Wednesday, August 18, 2010

The Sari Shop Widow by Shobhan Bantwal
I grew up in a large city where, on the river, Heritage Weekends were held during the summers. Each week a different nationality was featured with the various foods, dance, music of that heritage was enjoyed. The local university had an engineering school where many people from other lands came to get an education, so they could return home and make life better. I became enamored with all things Indian. I made friends with several folks from India, immediately loved wearing saris, and enjoyed so many new foods. When I saw Sari Shop Widow in the Kindle store under the Christian Romance tag, I just knew it was for me.

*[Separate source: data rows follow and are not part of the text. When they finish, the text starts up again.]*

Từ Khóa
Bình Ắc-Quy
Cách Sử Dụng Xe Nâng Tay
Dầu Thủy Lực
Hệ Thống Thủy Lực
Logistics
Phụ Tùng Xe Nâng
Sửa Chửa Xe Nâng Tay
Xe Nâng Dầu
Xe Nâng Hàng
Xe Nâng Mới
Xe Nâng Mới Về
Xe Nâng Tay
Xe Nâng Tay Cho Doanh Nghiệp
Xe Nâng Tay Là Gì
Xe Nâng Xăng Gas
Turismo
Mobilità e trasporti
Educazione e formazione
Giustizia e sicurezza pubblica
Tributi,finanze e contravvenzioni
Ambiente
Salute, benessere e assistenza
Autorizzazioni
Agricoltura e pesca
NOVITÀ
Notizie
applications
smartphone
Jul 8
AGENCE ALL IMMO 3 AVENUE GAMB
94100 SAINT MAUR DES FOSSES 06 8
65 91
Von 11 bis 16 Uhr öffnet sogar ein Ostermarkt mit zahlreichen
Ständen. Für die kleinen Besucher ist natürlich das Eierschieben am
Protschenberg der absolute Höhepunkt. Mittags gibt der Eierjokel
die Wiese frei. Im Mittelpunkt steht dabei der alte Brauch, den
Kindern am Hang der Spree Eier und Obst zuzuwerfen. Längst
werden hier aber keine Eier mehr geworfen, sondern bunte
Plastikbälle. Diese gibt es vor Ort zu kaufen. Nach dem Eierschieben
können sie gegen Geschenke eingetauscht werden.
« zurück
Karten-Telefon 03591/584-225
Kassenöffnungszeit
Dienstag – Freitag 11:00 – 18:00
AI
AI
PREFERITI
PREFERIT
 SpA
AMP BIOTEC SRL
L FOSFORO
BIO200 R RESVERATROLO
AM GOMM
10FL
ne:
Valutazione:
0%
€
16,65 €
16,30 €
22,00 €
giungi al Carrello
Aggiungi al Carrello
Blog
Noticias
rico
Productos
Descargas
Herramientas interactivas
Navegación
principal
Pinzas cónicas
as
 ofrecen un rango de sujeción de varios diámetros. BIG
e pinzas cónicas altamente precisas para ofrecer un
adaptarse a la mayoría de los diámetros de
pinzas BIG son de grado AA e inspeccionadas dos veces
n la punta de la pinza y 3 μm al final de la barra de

The main character is a young adult widow who lives with her parents who help her run her upscale sari boutique. As I am very traditional in my own worldview, I love the arrangement for her and for them.

When I’m reading, I’m usually looking for, first of all, a good story, then some heat between the characters and God’s influence on them.

I was not disappointed for the most part. The story has depth, I feel like I know the characters personally. She struggles with the future of her shop, honoring her parents, living her life in her way…..all the same struggles that most of us have. Her parents struggle with the same things that I struggle with as a parent of two beautiful daughters. I have the same intrusive family members that she has and struggle to put up with. The story was not predictable either, which I really appreciate. I mean, I can still enjoy a story even when I know what’s going to happen next, but it is way better when a surprise or two are thrown in there.
The ‘heat factor’ was certainly there! Ooh boy howdy. That’s all on that for now.
Here’s where the book let me down-through no fault of its own though. I love technology as much as the next 21st century gal but the Christian tag on this book was off. While there are many Christian Indians, this family was not. The ‘rich uncle’ did his rituals at 4am, which was humorous to be sure, but God had no influence on them. God’s name was vainly spoken a few times and one character used many expletives in his daily speech. I can only assume that because the word God was used in the book that the tag of ‘Christian’ was added.
Now, back to the ‘heat factor’… Because this is not a Christian book and most of America is promiscuous, I can’t fault the premarital sex from my personal worldview. I wouldn't have written premarital sex in. It's much hotter to see the struggle to abstain, than to see the characters give in.

Overall, I really enjoyed reading this book with the limitations noted above. If you can live with the language and the really spicy stuff, then by all means, you will love this book!